Ask HN: What CAD program is worth learning, if any? - idheitmann

I've learned that in order to get what I want from graphic designers, it's really worth it to know Photoshop, even if I have no interest in being a PS monkey. As a corollary, can I plan ahead and learn the rudiments of CAD if I have aspirations of pursuing product development? Would that be a useful endeavor for a biz-guy?
======
MrDunham
Try solidworks. It's the only one I learned in engineering school but is
really intuitive for a CAD (autocad sucks, but that's because it was hard for
me and I never learned it).

Also sketchup will give you the fundamentals for free.

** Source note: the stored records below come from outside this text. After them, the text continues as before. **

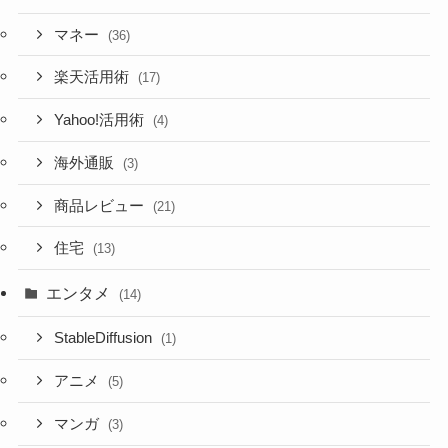
マネー
(36)
楽天活用術
(17)
Yahoo!活用術
(4)
海外通販
(3)
商品レビュー
(21)
住宅
(13)
エンタメ
(14)
StableDiffusion
(1)
アニメ
(5)
マンガ
(3)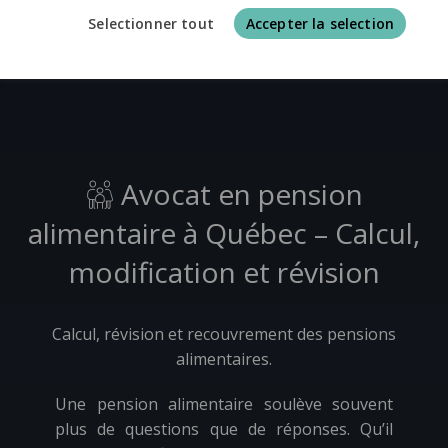
Avocat en pension alimentaire à Québec – Calcul,
Selectionner tout
Accepter la selection
modification et révision
Avocat en pension
alimentaire à Québec – Calcul,
modification et révision
Calcul, révision et recouvrement des pensions
alimentaires.
Une pension alimentaire soulève souvent
plus de questions que de réponses. Qu’il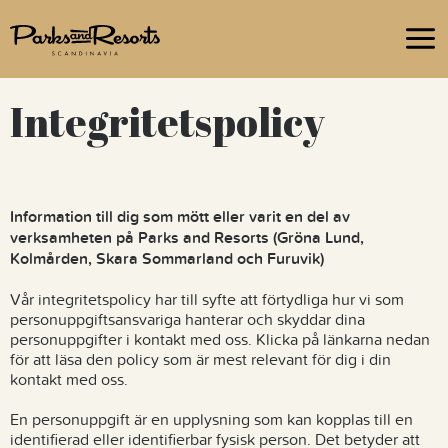
Om oss
Hållbara upplevelser
Integritetspolicy
Jobba hos oss
Frågor & Svar
Information till dig som mött eller varit en del av
verksamheten på Parks and Resorts (Gröna Lund,
Kolmården, Skara Sommarland och Furuvik)
Vår integritetspolicy har till syfte att förtydliga hur vi som
personuppgiftsansvariga hanterar och skyddar dina
personuppgifter i kontakt med oss. Klicka på länkarna nedan
för att läsa den policy som är mest relevant för dig i din
kontakt med oss.
En personuppgift är en upplysning som kan kopplas till en
identifierad eller identifierbar fysisk person. Det betyder att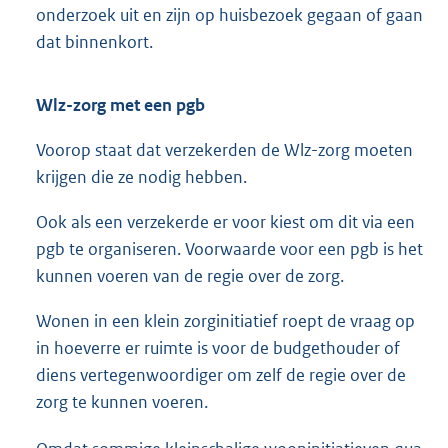
onderzoek uit en zijn op huisbezoek gegaan of gaan
dat binnenkort.
Wlz-zorg met een pgb
Voorop staat dat verzekerden de Wlz-zorg moeten
krijgen die ze nodig hebben.
Ook als een verzekerde er voor kiest om dit via een
pgb te organiseren. Voorwaarde voor een pgb is het
kunnen voeren van de regie over de zorg.
Wonen in een klein zorginitiatief roept de vraag op
in hoeverre er ruimte is voor de budgethouder of
diens vertegenwoordiger om zelf de regie over de
zorg te kunnen voeren.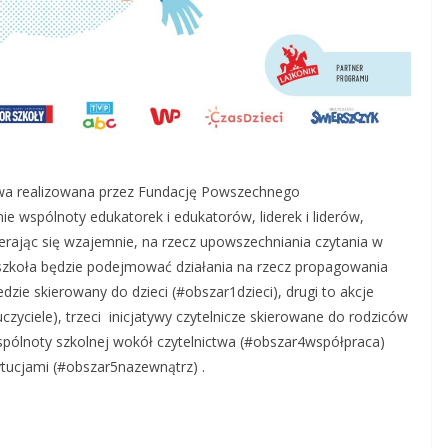
tywa realizowana przez Fundację Powszechnego
 wspólnoty edukatorek i edukatorów, liderek i liderów,
ierając się wzajemnie, na rzecz upowszechniania czytania w
zkoła będzie podejmować działania na rzecz propagowania
edzie skierowany do dzieci (#obszar1dzieci), drugi to akcje
zyciele), trzeci inicjatywy czytelnicze skierowane do rodziców
pólnoty szkolnej wokół czytelnictwa (#obszar4współpraca)
tytucjami (#obszar5nazewnątrz) .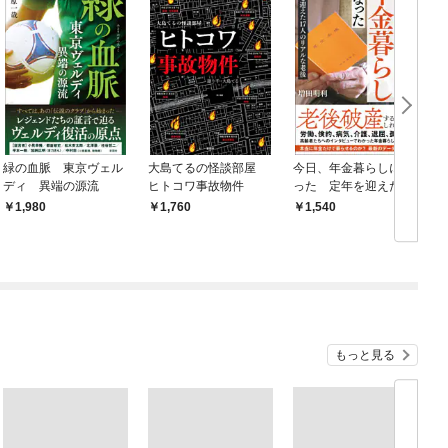
緑の血脈 東京ヴェル
大島てるの怪談部屋
今日、年金暮らしにな
ディ 異端の源流
ヒトコワ事故物件
った 定年を迎えた17
人のリアルな老後
1,980
1,760
1,540
もっと見る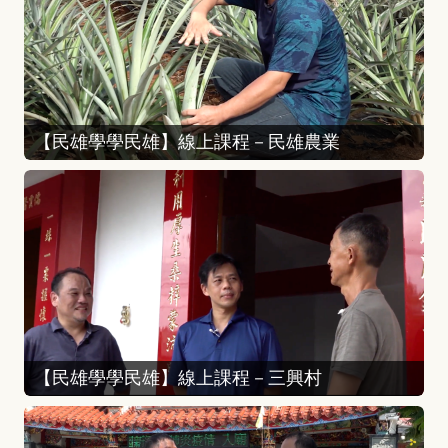
【民雄學學民雄】線上課程－民雄農業
【民雄學學民雄】線上課程－三興村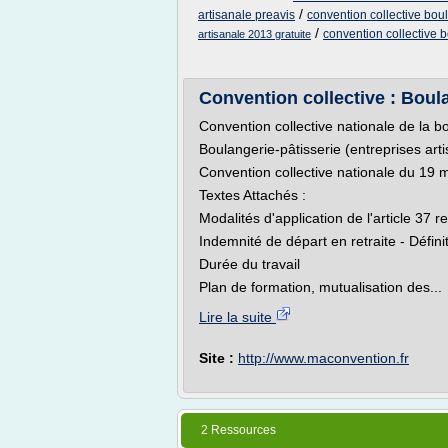
/
artisanale preavis
convention collective bou
/
convention collective 
artisanale 2013 gratuite
Convention collective : Boula
Convention collective nationale de la 
Boulangerie-pâtisserie (entreprises art
Convention collective nationale du 19
Textes Attachés :
Modalités d'application de l'article 37 r
Indemnité de départ en retraite - Défini
Durée du travail
Plan de formation, mutualisation des...
Lire la suite
Site :
http://www.maconvention.fr
2 Ressources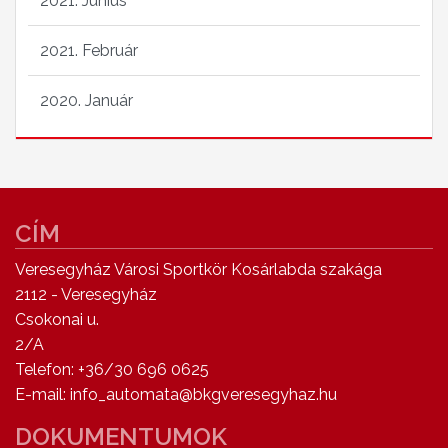
2021. Június
2021. Február
2020. Január
CÍM
Veresegyház Városi Sportkör Kosárlabda szakága
2112 - Veresegyház
Csokonai u.
2/A
Telefon: +36/30 696 0625
E-mail: info_automata@bkgveresegyhaz.hu
DOKUMENTUMOK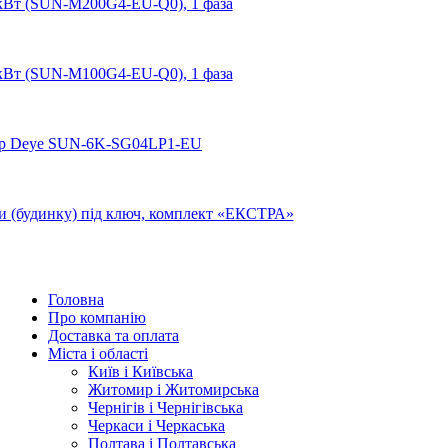
Головна
Про компанію
Доставка та оплата
Міста і області
Київ і Київська
Житомир і Житомирська
Чернігів і Чернігівська
Черкаси і Черкаська
Полтава і Полтавська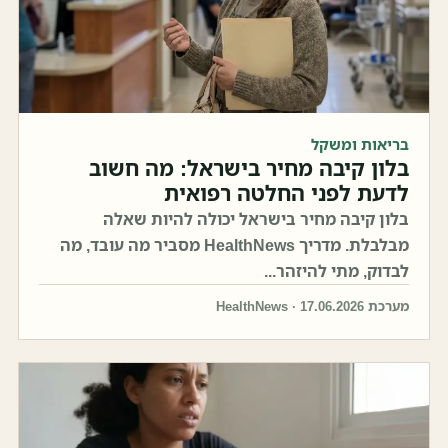
בריאות ומשקל
בלון קיבה מחיר בישראל: מה חשוב
לדעת לפני החלטה רפואית
בלון קיבה מחיר בישראל יכולה להיות שאלה
מבלבלת. מדריך HealthNews מסביר מה עובד, מה
לבדוק, מתי להיזהר...
מערכת HealthNews · 17.06.2026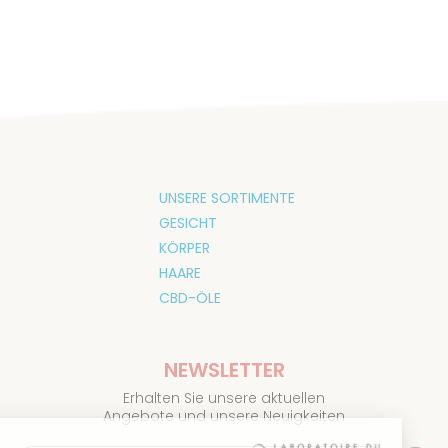
UNSERE SORTIMENTE
GESICHT
KÖRPER
HAARE
CBD-ÖLE
NEWSLETTER
Erhalten Sie unsere aktuellen
Angebote und unsere Neuigkeiten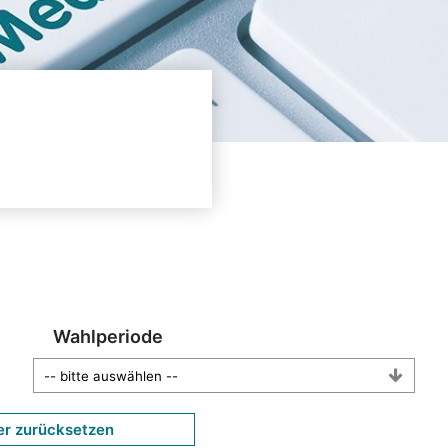
Wahlperiode
er zurücksetzen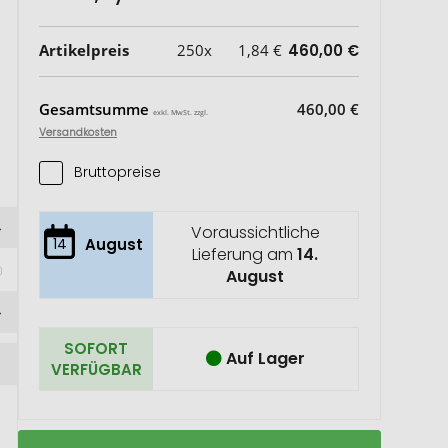
Artikelpreis
250x
1,84 €
460,00 €
Gesamtsumme
460,00 €
exkl. MwSt. zzgl.
Versandkosten
Bruttopreise
Voraussichtliche
14
August
Lieferung am
14.
August
SOFORT
Auf Lager
VERFÜGBAR
Baumwollrucksack
Auf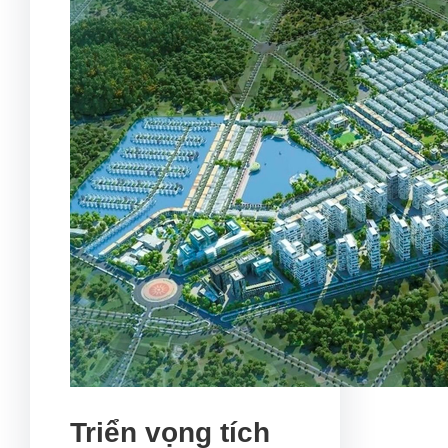
Triển vọng tích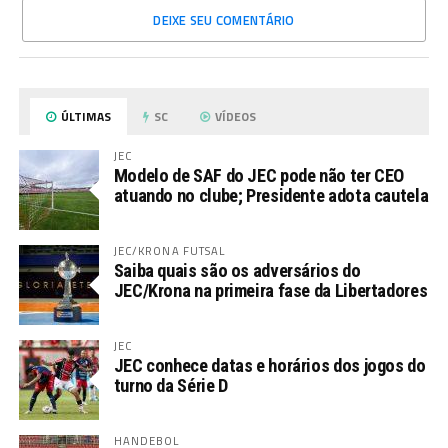
DEIXE SEU COMENTÁRIO
ÚLTIMAS
SC
VÍDEOS
JEC
Modelo de SAF do JEC pode não ter CEO
atuando no clube; Presidente adota cautela
JEC/KRONA FUTSAL
Saiba quais são os adversários do
JEC/Krona na primeira fase da Libertadores
JEC
JEC conhece datas e horários dos jogos do
turno da Série D
HANDEBOL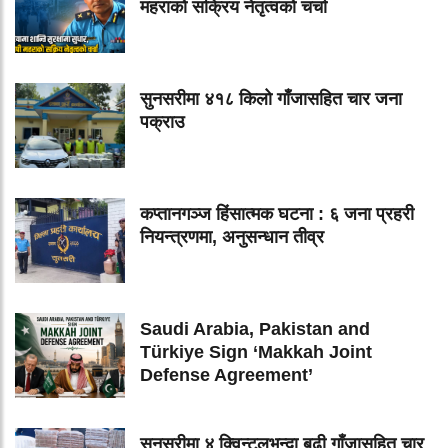
महराको सक्रिय नेतृत्वको चर्चा
सुनसरीमा ४१८ किलो गाँजासहित चार जना
पक्राउ
कप्तानगञ्ज हिंसात्मक घटना : ६ जना प्रहरी
नियन्त्रणमा, अनुसन्धान तीव्र
Saudi Arabia, Pakistan and
Türkiye Sign ‘Makkah Joint
Defense Agreement’
सुनसरीमा ४ क्विन्टलभन्दा बढी गाँजासहित चार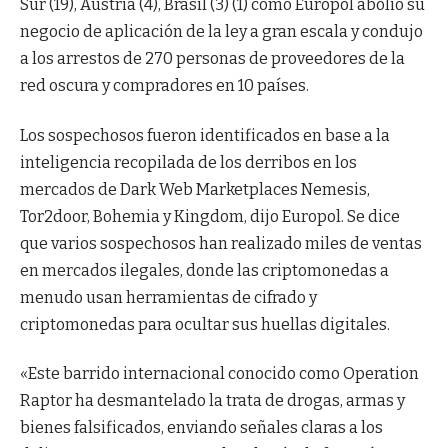
Sur (19), Austria (4), Brasil (3) (1) como Europol abolió su
negocio de aplicación de la ley a gran escala y condujo
a los arrestos de 270 personas de proveedores de la
red oscura y compradores en 10 países.
Los sospechosos fueron identificados en base a la
inteligencia recopilada de los derribos en los
mercados de Dark Web Marketplaces Nemesis,
Tor2door, Bohemia y Kingdom, dijo Europol. Se dice
que varios sospechosos han realizado miles de ventas
en mercados ilegales, donde las criptomonedas a
menudo usan herramientas de cifrado y
criptomonedas para ocultar sus huellas digitales.
«Este barrido internacional conocido como Operation
Raptor ha desmantelado la trata de drogas, armas y
bienes falsificados, enviando señales claras a los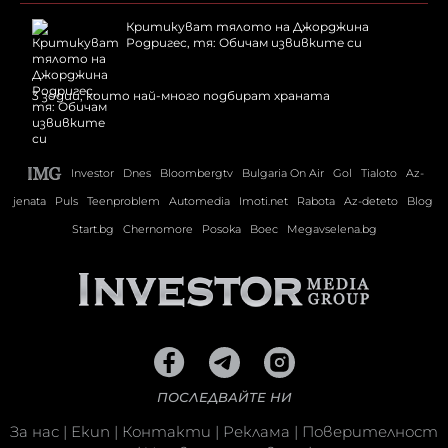
Критикуват тялото на Джорджина
Родригес, тя: Обичам извивките си
3 зодии, които най-много подбират храната
Investor
Dnes
Bloombergtv
Bulgaria On Air
Gol
Tialoto
Az-
jenata
Puls
Teenproblem
Automedia
Imoti.net
Rabota
Az-deteto
Blog
Start.bg
Chernomore
Posoka
Boec
Megavselena.bg
ПОСЛЕДВАЙТЕ НИ
За нас
|
Екип
|
Контакти
|
Реклама
|
Поверителност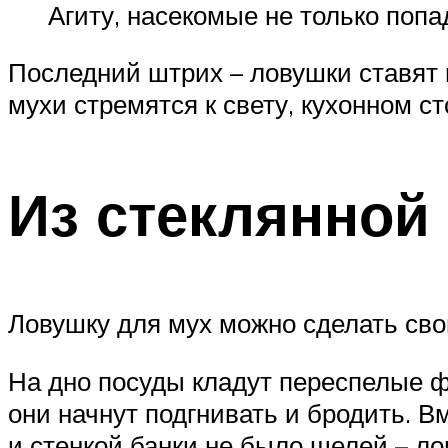
Агиту, насекомые не только попад
Последний штрих – ловушки ставят 
мухи стремятся к свету, кухонном с
Из стеклянной
Ловушку для мух можно сделать сво
На дно посуды кладут переспелые фр
они начнут подгнивать и бродить. 
и стенкой банки не было щелей – л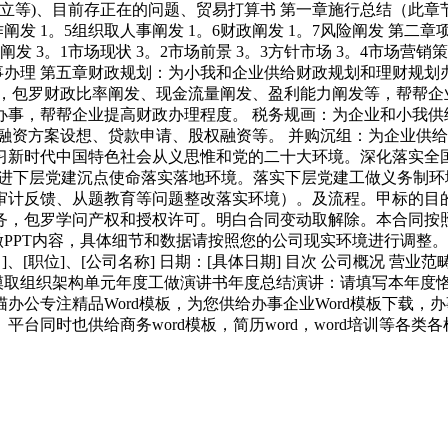
立等)、目前存正在的问题、贸易打算书 第一章施行总结（此章节
作阐发 1。5组织取人事阐发 1。6财政阐发 1。7风险阐发 第二
发 3。1市场现状 3。2市场前景 3。3方针市场 3。4市场营
4。4人事办理 第五章财政规划：为小我和企业供给财政规划和理财
发，包罗财政比率阐发、现金流量阐发、盈利能力阐发等，帮帮企
办事，帮帮企业提高财政办理程度。 税务规画：为企业和小我供
融资方案设想、贷款申请、股权融资等。 并购沉组：为企业供给
代中国特色社会从义思惟和党的二十大环境。深化落实全国国有amp
、推进下层党建沉点使命落实落地环境。落实下层党建工做义务制
计反馈、从题教育等问题整改落实环境）。及流程。甲标的目的乙
务，包罗学问产权和授权许可。明白合同变动取解除。本合同按
PPT内容，具体细节和数据请按照您的公司现实环境进行调整。 
[职位]、[公司名称] 日期：[具体日期] 目次 公司概况 营业范
规模取组织架构单元年度工做演讲书年度总结演讲：请填写本年度
公专注精品Word模板，为您供给办事企业Word模板下载，办
同时也供给商务word模板，简历word，word培训等各类各样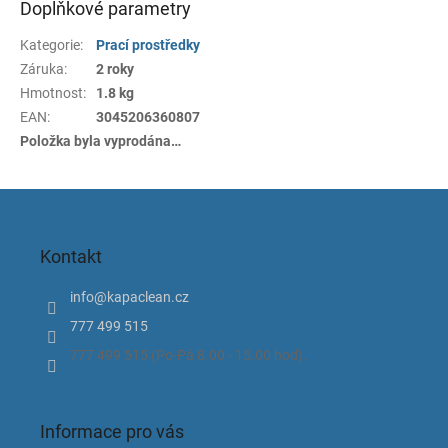
Doplňkové parametry
Kategorie
:
Prací prostředky
Záruka
:
2 roky
Hmotnost
:
1.8 kg
EAN
:
3045206360807
Položka byla vyprodána…
Z
á
p
Kontakt
a
t
info
@
kapaclean.cz
í
777 499 515
777 499 515 (Po-Pá 8.00 - 15.00 hod).
Informace pro vás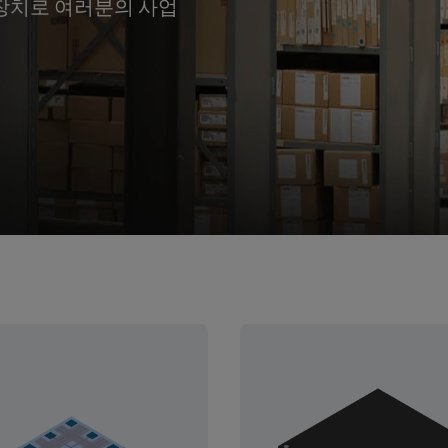
니 장치로 여러분의 사업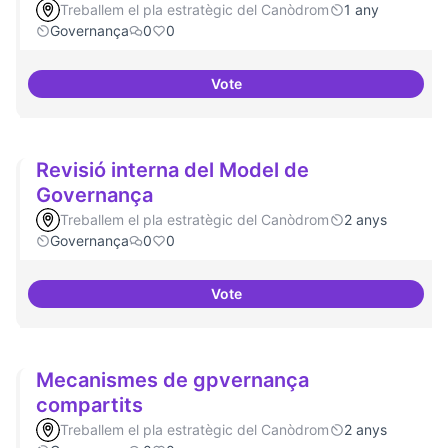
Treballem el pla estratègic del Canòdrom
1 any
Governança
0
0
Vote
Asamblea definida
Revisió interna del Model de
Governança
Treballem el pla estratègic del Canòdrom
2 anys
Governança
0
0
Vote
Revisió interna del Model de Go
Mecanismes de gpvernança
compartits
Treballem el pla estratègic del Canòdrom
2 anys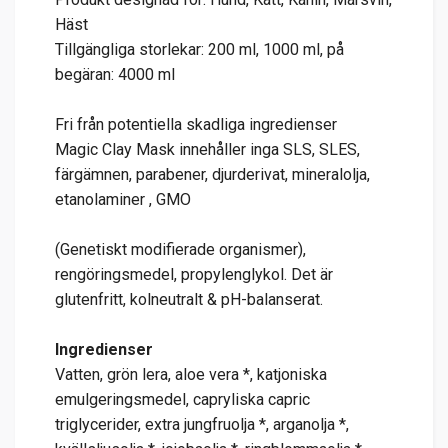
Häst
Tillgängliga storlekar: 200 ml, 1000 ml, på
begäran: 4000 ml
Fri från potentiella skadliga ingredienser
Magic Clay Mask innehåller inga SLS, SLES,
färgämnen, parabener, djurderivat, mineralolja,
etanolaminer , GMO
(Genetiskt modifierade organismer),
rengöringsmedel, propylenglykol. Det är
glutenfritt, kolneutralt & pH-balanserat.
Ingredienser
Vatten, grön lera, aloe vera *, katjoniska
emulgeringsmedel, capryliska capric
triglycerider, extra jungfruolja *, arganolja *,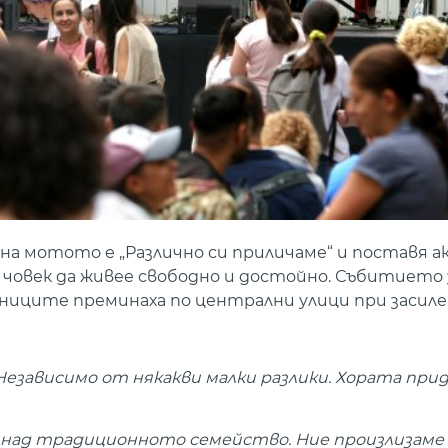
ина мотото е „Различно си приличаме“ и поставя а
човек да живее свободно и достойно. Събитието 
ниците преминаха по централни улици при засиле
. Независимо от някакви малки разлики. Хората пр
ява над традиционното семейство. Ние произлизаме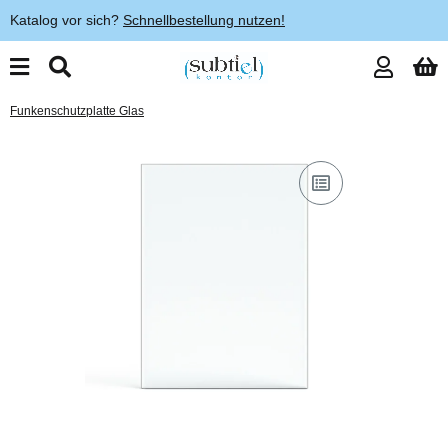
Katalog vor sich?
Schnellbestellung nutzen!
Funkenschutzplatte Glas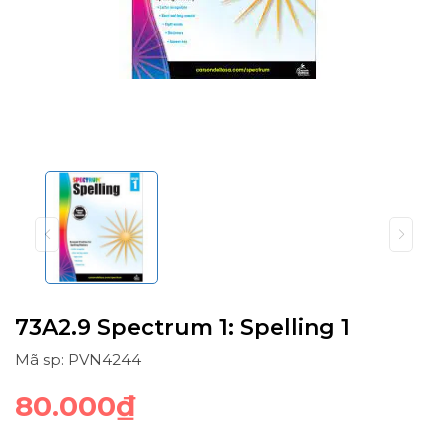
73A2.9 Spectrum 1: Spelling 1
Mã sp: PVN4244
80.000₫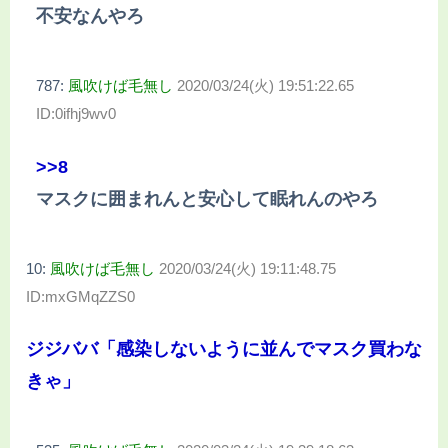
不安なんやろ
787:
風吹けば毛無し
2020/03/24(火) 19:51:22.65
ID:0ifhj9wv0
>>8
マスクに囲まれんと安心して眠れんのやろ
10:
風吹けば毛無し
2020/03/24(火) 19:11:48.75
ID:mxGMqZZS0
ジジババ「感染しないように並んでマスク買わな
きゃ」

I'd say it is worth it to learn the basics of anything you'll be having
employees do for you. It's good to know what you're asking for and the scope
so that you can connect to your employees more easily. I wouldn't become an
expert at it though if you are not planning on using it too much.

------
gregpilling
Yes it would be a useful endeavor. You will save hours of time on each new
product. I would suggest that Google SketchUp is easier to learn (and free)
but SolidWorks is very common in manufacturing. Doing a quick mockup in
SketchUp is the new version of the cocktail napkin sketch, but with 3
dimensions instead of two. I recently used it to explain to a contractor how I
wanted my bathroom remodeled (keeping my wife happy) and the time it save in
discussions was immense. The contractor could immediately see what I wanted to
do - move a wall, change a doorway, move a sink. Easy.

Make sure you learn how to specify dimension in SketchUp when you learn it.
That will save you a lot of effort, and find video tutorials on YouTube. It
was much easier for me to understand it by watching the video than by reading
Google's documentation.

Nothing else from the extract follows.